The aim of this argument is to render the sheer size and enthusiasm of Obama’s crowds as negatives, and it has a particular potency amongst progressive Democrats and independents. It appeals to the same line of thinking I have heard for many years from progressives who lament the news media for treating elections like sporting events. They assert that covering elections as sporting events encourages the electorate to act like sports fans and react as such when their candidate wins or loses and not like the responsible citizens they should be.
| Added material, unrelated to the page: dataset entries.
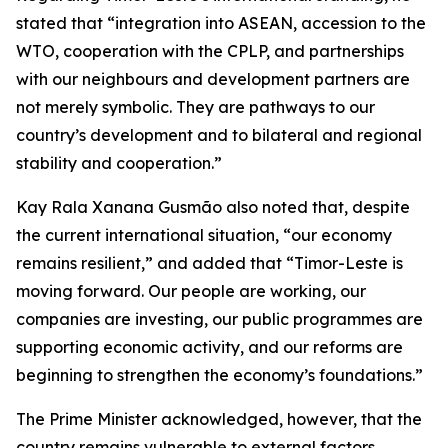
stated that “integration into ASEAN, accession to the
WTO, cooperation with the CPLP, and partnerships
with our neighbours and development partners are
not merely symbolic. They are pathways to our
country’s development and to bilateral and regional
stability and cooperation.”
Kay Rala Xanana Gusmão also noted that, despite
the current international situation, “our economy
remains resilient,” and added that “Timor-Leste is
moving forward. Our people are working, our
companies are investing, our public programmes are
supporting economic activity, and our reforms are
beginning to strengthen the economy’s foundations.”
The Prime Minister acknowledged, however, that the
country remains vulnerable to external factors.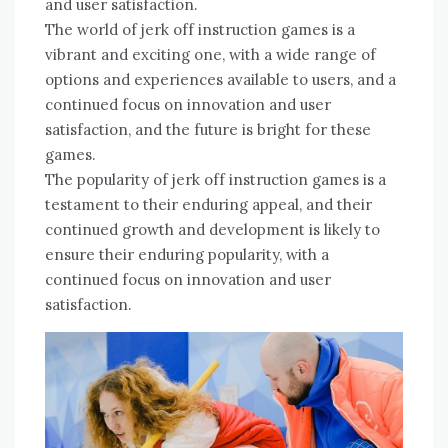
and user satisfaction.
The world of jerk off instruction games is a
vibrant and exciting one, with a wide range of
options and experiences available to users, and a
continued focus on innovation and user
satisfaction, and the future is bright for these
games.
The popularity of jerk off instruction games is a
testament to their enduring appeal, and their
continued growth and development is likely to
ensure their enduring popularity, with a
continued focus on innovation and user
satisfaction.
Many would argue that the worlds of sport and politics are mutually exclusive and should remain so. They argue that emotion or enthusiastic fervor has no place in a sphere that was designed to be conducted through rational debate.

True, debate should be undertaken rationally; legislative and executive decisions should be approached with critical thinking but that is not to say that emotional reactions to those decisions aren’t valid. Quite the contrary in fact. I would argue that we wouldn’t be human in the truest sense unless we didn’t react to decisions like going to war or cutting social programs with some modicum of emotion. In this sense then, isn’t our emotional reaction to political outcomes more justified than sporting ones?
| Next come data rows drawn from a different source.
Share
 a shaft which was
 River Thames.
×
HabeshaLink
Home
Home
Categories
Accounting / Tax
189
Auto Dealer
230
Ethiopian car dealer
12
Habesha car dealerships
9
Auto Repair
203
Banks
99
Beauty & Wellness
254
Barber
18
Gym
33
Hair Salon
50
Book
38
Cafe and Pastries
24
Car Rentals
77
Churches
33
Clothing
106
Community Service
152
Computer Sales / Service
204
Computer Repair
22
There is also a glaring omission in the ‘cult of personality’ argument. It is crucial to acknowledge that the ‘race’ to the presidency is one inherently focussed on an individual and as such the derision or celebration of that one person is inescapable. As a matter of fact, for much of the American electorate the presidential election is only about the individual, irrespective of which party they represent. This is the nature of executive office, it is the individual who is running the store and under scrutiny and not the party. It should therefore be expected that supporters of popular candidates will react to their candidate with occasional zeal. A presidential election only allows room enough for a single person to best represent one’s political principles.

If we are to accept these two arguments as givens we should then also accept that if much of the electorate believe the nation to be in dire straits and in urgent need of change their enthusiastic behavior for a presidential candidate, who they feel can deliver them from that situation, is a rational reaction i.e. the degree to which a person emotionally reacts to politics is dependent on the degree of urgency they feel.

The cult of personality is applied much in the same vein as Newt Gingrich’s and Frank Luntz’s renaming of the inheritance tax as the ‘death tax’. It is sophistry at its best, designed to characterize Obama as a smooth-talker with no substance. This simply isn’t true (as I have detailed in earlier blogs), and what’s more, not fair, but when did that ever enter into the lexicon of politics.

~ by oddlyamerican on February 18, 2008.